Это обычные муравьи, знакомые и примелькавшиеся. И все же описанная здесь встреча дает повод еще раз спросить: почему? Почему движутся они единой массой? Какие силы собрали, сплотили и ведут их? Какую роль играют здесь прикосновения антенн, которыми обмениваются бегущие?
Давно ищет человек ответы на такие вопросы, но наука, исследующая живую природу, вопреки общепринятому мнению, еще совсем молода и многое лишь начинает.
Присмотримся же хотя бы к части того, что открыла эта молодая наука в мире муравьев.
ДВА ШКАФА В ДОМЕ У ДВОРЦОВОГО МОСТА
В нескольких шагах от Дворцового моста на Неве, наискосок от Зимнего дворца, в самом начале Университетской набережной, стоит старомодное серое здание санкт-петербургских времен. В нем три этажа, занимает оно целый квартал и выглядит приземистым. Когда-то здесь были пакгаузы биржи, однако об этом уже забывают и старожилы: почти полвека назад в здании обосновались Зоологический институт и Зоологический музей Академии наук СССР.
В огромном, но давно ставшем тесным вестибюле посетителей встречает немая стая недвижимо плывущих над паркетом белух, акул, кашалотов, нарвалов. Впрочем, чучела этих морских и океанских чудовищ выглядят мелюзгой по сравнению с растопырившим над ними огромные пластины ребер 27-метровым скелетом голубого кита — блювала. Смонтированный на прочных опорах, он гигантскими челюстями уперся в одну стену зала, а хвостовыми позвонками касается другой.
На останки океанского великана и на рассыпанные под ним черепа, челюсти, бивни, клыки, позвонки и плоские и трубчатые кости разных форм и размеров, скучая за своими стеклянными витринами, со всех сторон смотрят застывшие в оживленных позах чучела зверей и птиц.
Домашние птицы и животные — куры, собаки, голуби, кошки, все разных пород, и дикие звери — волки, лисы, шакалы, барсы, тигры, а над ними пернатые — вальдшнепы и токующие тетерева, орлы с Памира и райские птицы из Новой Гвинеи… Крот в своей подземной норе, красноголовые дятлы у спрятанного высоко на дереве гнезда, скромные синички и пышный павлин… А там рыжие с белым брюхом ласки в летнем уборе и другие — в белоснежном зимнем наряде; горностаи в летних и зимних шубках; проказящие медвежата и безобидные козлики; свернувшаяся в узел маленькая гадюка и великан питон… Дальше вестибюль уже сливается с бесконечной анфиладой высоких залов музея, в которых собрались сбежавшиеся, слетевшиеся, приползшие и приплывшие со всех концов мира птицы, звери, рыбы, гады — им же нет числа.
Покинем, однако, этот мир неожиданных и невообразимых встреч и поднимемся из вестибюля на прилепившиеся под потолком антресоли.

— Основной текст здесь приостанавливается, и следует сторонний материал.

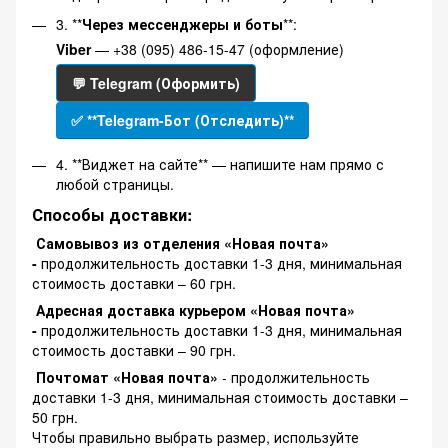
3. **
Через мессенджеры и боты
**:
Viber
— +38 (095) 486-15-47 (оформление)
💬 Telegram (Оформить)
✅ **Telegram-Бот (Отследить)**
4. **Виджет на сайте** — напишите нам прямо с
любой страницы.
Способы доставки:
Самовывоз из отделения «Новая почта»
-
продолжительность доставки 1-3 дня, минимальная
стоимость доставки – 60 грн.
Адресная доставка курьером «Новая почта»
-
продолжительность доставки 1-3 дня, минимальная
стоимость доставки – 90 грн.
Почтомат «Новая почта»
- продолжительность
доставки 1-3 дня, минимальная стоимость доставки –
50 грн.
Чтобы правильно выбрать размер, используйте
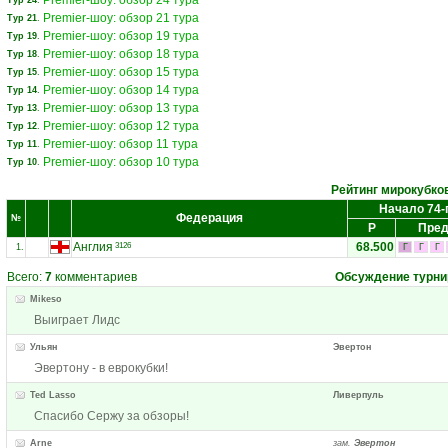
Premier-шоу: обзор 24 тура
Тур 24
.
Premier-шоу: обзор 21 тура
Тур 21
.
Premier-шоу: обзор 19 тура
Тур 19
.
Premier-шоу: обзор 18 тура
Тур 18
.
Premier-шоу: обзор 15 тура
Тур 15
.
Premier-шоу: обзор 14 тура
Тур 14
.
Premier-шоу: обзор 13 тура
Тур 13
.
Premier-шоу: обзор 12 тура
Тур 12
.
Premier-шоу: обзор 11 тура
Тур 11
.
Premier-шоу: обзор 10 тура
Тур 10
.
Рейтинг мирокубко
Начало 74-
Федерация
№
Р
Пред
Англия
68.500
3126
1.
Г
Г
Г
Всего:
7
комментариев
Обсуждение турни
Mikeso
Выиграет Лидс
Ульян
Эвертон
Эвертону - в еврокубки!
Ted Lasso
Ливерпуль
Спасибо Сержу за обзоры!
Arne
зам.
Эвертон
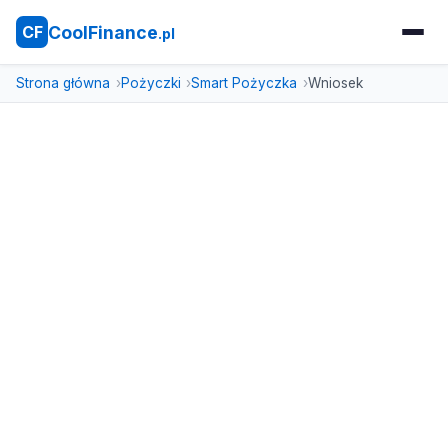
CoolFinance
CF
.pl
Strona główna
Pożyczki
Smart Pożyczka
Wniosek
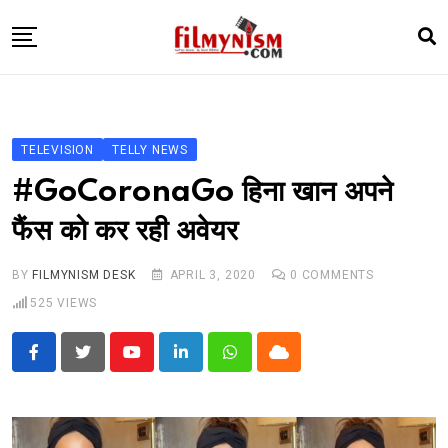
Skip
to
content
HOME
BOLLY
TELEVISION
TELLY NEWS
TELEVISION
#GoCoronaGo हिना खान अपने
BHOJPURI
फैंस को कर रही अवेयर
NEWS ABTAK
BY
FILMYNISM DESK
APRIL 3, 2020
0
COMMENTS
STARRY SIDES
525
VIEWS
MORE
Youtube
LinkedIn
Whatsapp
Cloud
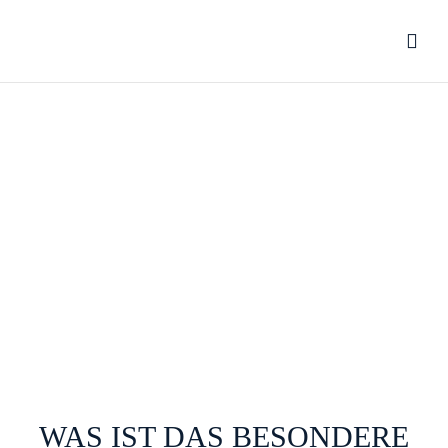
WAS IST DAS BESONDERE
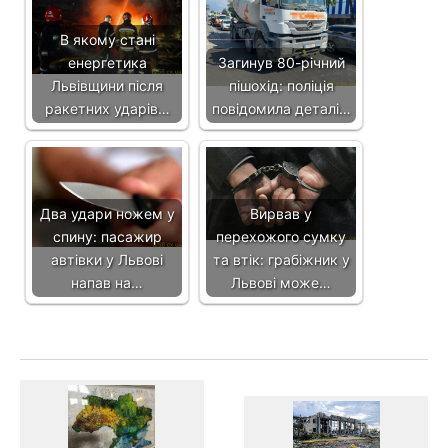
В якому стані
енергетика
Загинув 80-річний
Львівщини після
пішохід: поліція
ракетних ударів…
повідомила деталі…
Два удари ножем у
Вирвав у
спину: пасажир
перехожого сумку
автівки у Львові
та втік: грабіжник у
напав на…
Львові може…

Совсем незаметная дверь с табличкой, строго запрещающей вход посторонним, ведет отсюда через десяток ступенек в коридор, который тянется чуть ли не на четверть километра. По всей его длине за сетчатой перегородкой, вплотную примкнув друг к другу, строгими шеренгами стоят наглухо закрытые деревянные шкафы, схожие между собой, как близнецы.